What you need to do
From the line that contains "ShaversOfAnacster.com is a" to the last line of the entries, write each line out exactly; include both ends and nothing else.

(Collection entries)
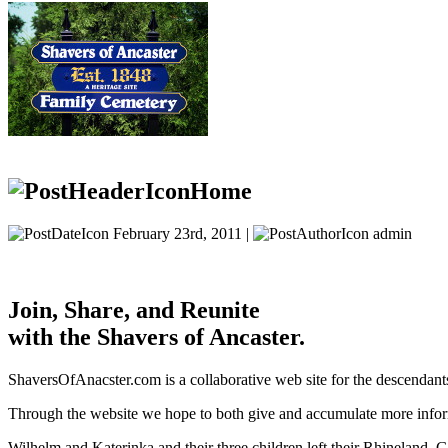
Home
February 23rd, 2011 |
admin
Join, Share, and Reunite
with the Shavers of Ancaster.
ShaversOfAnacster.com is a collaborative web site for the descendant
Through the website we hope to both give and accumulate more inform
Wilhelm and Katerinka and their three children left their Rhineland,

Problem solution
ShaversOfAnacster.com is a collaborative web site for the descendant
Through the website we hope to both give and accumulate more inform
Wilhelm and Katerinka and their three children left their Rhineland,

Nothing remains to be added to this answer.